Dr. Raihan noted that the ongoing trade war between the United States (US) and China was already posing some uncertainties to the global trade regime.

"We are going to enter an era where lead time is going to matter, distance is going to matter," he said.

"In the future, the US may tend to ship much more of its imports from Mexico or Europe will ship much more of its imports from Turkey due to lower lead time and geographical proximity," he added.

The SANEM executive director noted Bangladesh's apparel industry is seriously lacking skilled labour force, which is hurting the scope of moving up the value chain.

"In near future, Vietnam is going to pose a threat to our RMG market and that threat would come not in terms of price competitiveness but in terms of quality," Dr Raihan said.

"Already, a good portion of manufacturing jobs is shifting from China to countries like Vietnam and Cambodia but Bangladesh is yet to take benefit of that," he added.

Dr. Raihan noted managing the labour regime is an issue of serious concern for the local garment industry.

"Apart from ensuring adequate wage for the garment workers, workplace safety and compliance issues need to be addressed to remain competitive in the global apparel market," he said.

Quoting an ongoing international study, chairman of SANEM Dr. Bazlul Haque Khondker said apparel workers in Bangladesh work for 60 hours per week while it is 47 hours in Cambodia and 46 hours in India.

"At the same time, 54 per cent of garment workers are living below the minimum wage," he said, quoting the study.

Former governor of Bangladesh Bank Dr. Atiur Rahman, who chaired the event, called for introducing a pension scheme for the garments workers.

"Government, garment factory owners and workers need to work together to introduce this pension scheme in the apparel industry," Atiur said.

The former central bank governor also called for establishing a green transformation fund to encourage the industries to go green.

"We need to have a dedicated green transformation fund not only in Bangladesh Bank but also from the government," he said.

"We need to brand Bangladesh as a source of green textiles," Atiur added.

Experts at the seminar also emphasised incentivising other potential sectors to diversify the export basket.

"Bangladesh is struggling with its policy regime," said Dr. Zaidi Sattar, chairman of the Policy Research Institute of Bangladesh (PRI).

"We have hundreds of exportable items but we are not giving them the same incentives and policy regimes that we gave to the garment sector back in the early 80s", he added.

Speakers at the seminar also called for better integration with regional and international market to expand the export market.

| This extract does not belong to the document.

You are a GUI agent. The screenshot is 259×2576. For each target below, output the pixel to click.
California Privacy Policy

"We need to integrate our economy regionally through platforms like the SAARC and the BIMSTEC," said member of the Planning Commission Professor Dr. Shamsul Alam.

"This, in turn, would help us expand our market within the region," he added.

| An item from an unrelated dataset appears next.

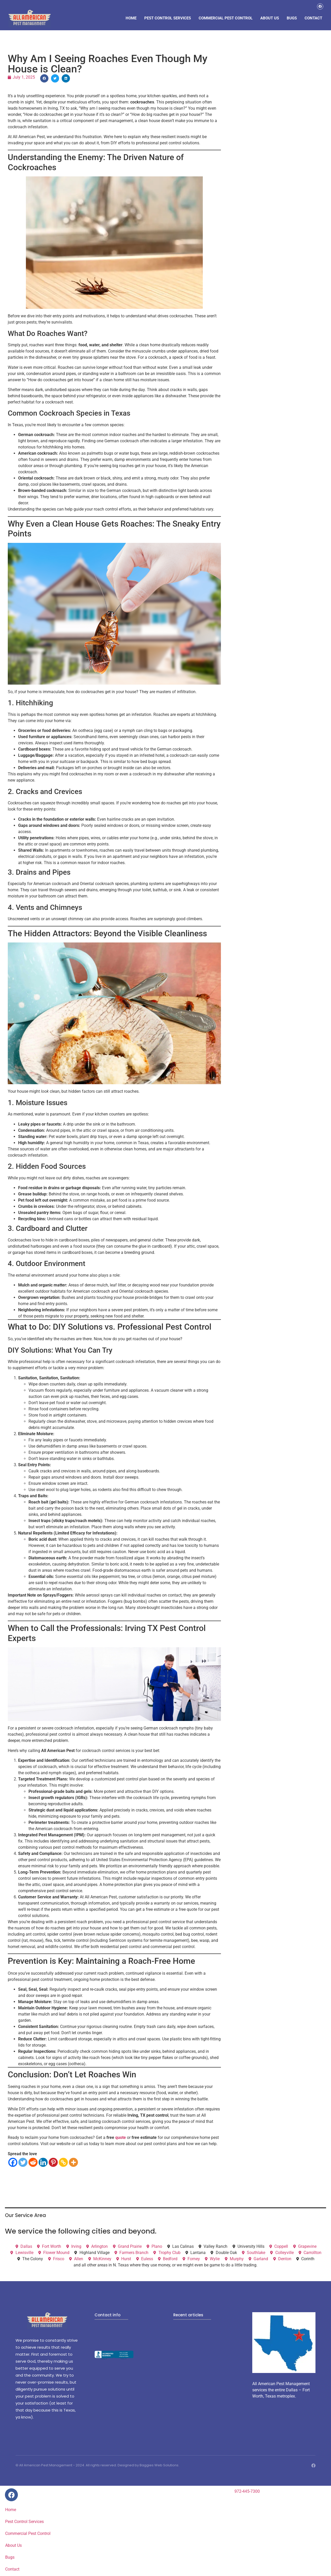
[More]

Professor Alam noted Bangladesh's lack of Free Trade Agreements with countries around the world.

"While Vietnam has free trade agreements with around 20 countries, we have none", he said.

"There is a serious lack of marketing and negotiation capacity from Bangladesh side," said Fazlee Shamim Ehsan, vice president of the Bangladesh Knitwear Manufacturers and Exporters Association (BKMEA).

Chief executive officer of Bangladesh Foreign Trade Institute Ali Ahmed also spoke at the event.